Our study is limited by its single-centre nature and mixed prospective and retrospective design, with a significant strength being the inclusion of all unselected cases of COVID-19-associated respiratory failure. As with any retrospective study, there is the risk of misclassification and missing data for certain variables in the primary record.
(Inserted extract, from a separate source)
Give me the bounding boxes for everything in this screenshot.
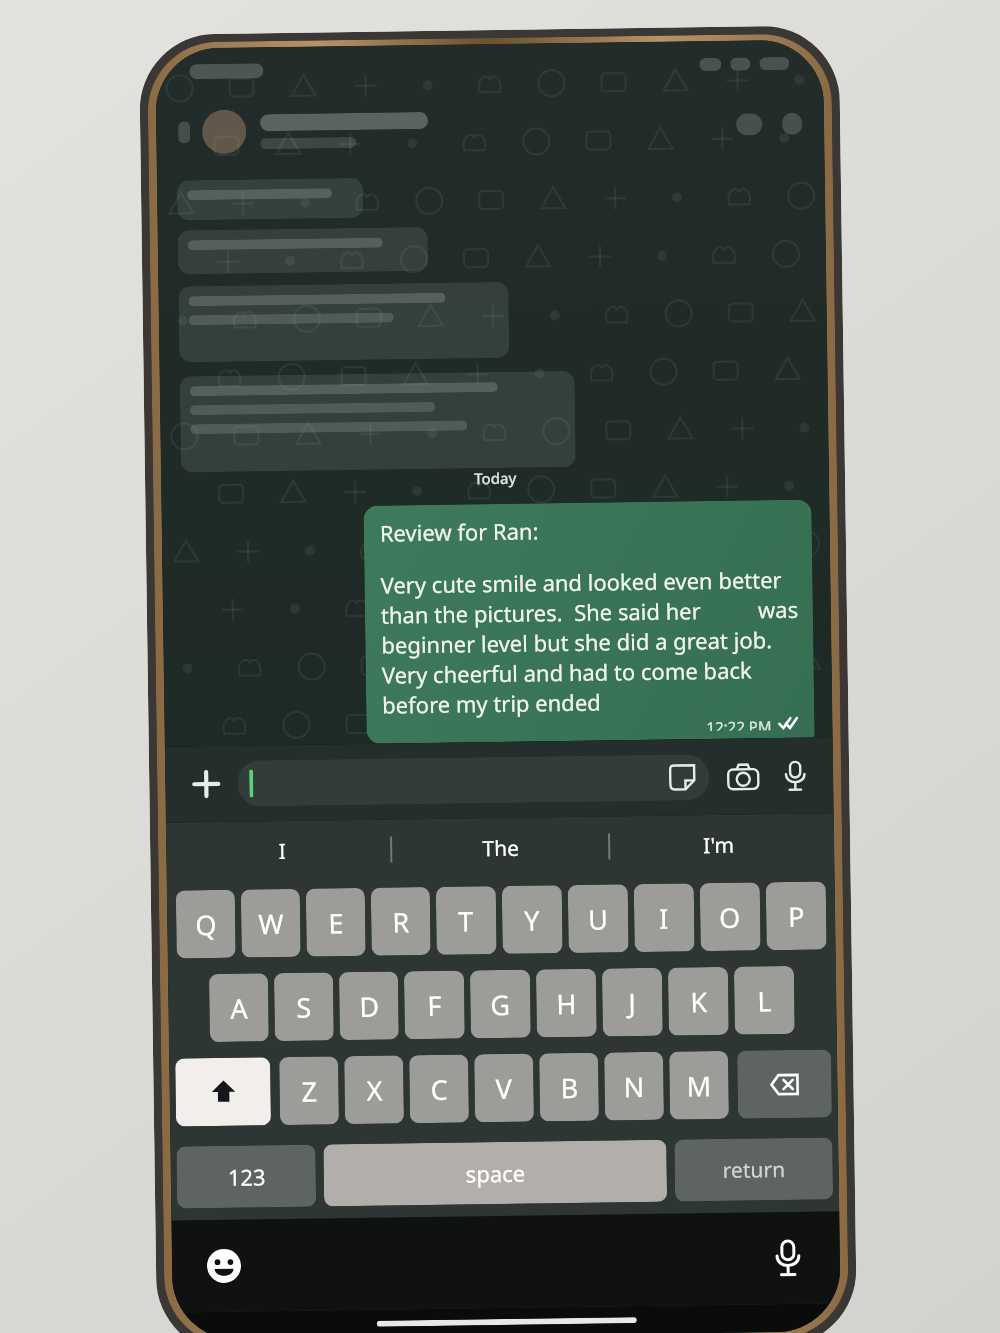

These limitations were mitigated by having the data abstracted by trained researchers and possible discrepancies discussed among the authors. Our study had an extremely small number of 2 (0.5%) missing observations for C-reactive protein values, and thus a low risk of any bias from missing data. Our use of imputation of the median value would not have been ideal in a situation with more missing data, but we are confident that a complete case analysis would have yielded similar results and any bias of our approach would be towards reduced discrimination. Finally, our single-centre design could potentially limit generalizability to other Canadian ICUs, but should be considered representative of units with similar populations and operational models.

In conclusion, the ISARIC 4C Mortality Score is an easy-to-use tool that showed a good predictive performance for in-hospital mortality in a cohort of COVID-19 patients admitted to an intensive care for respiratory failure. Our results suggest a good external validity of the score in a more severely ill population.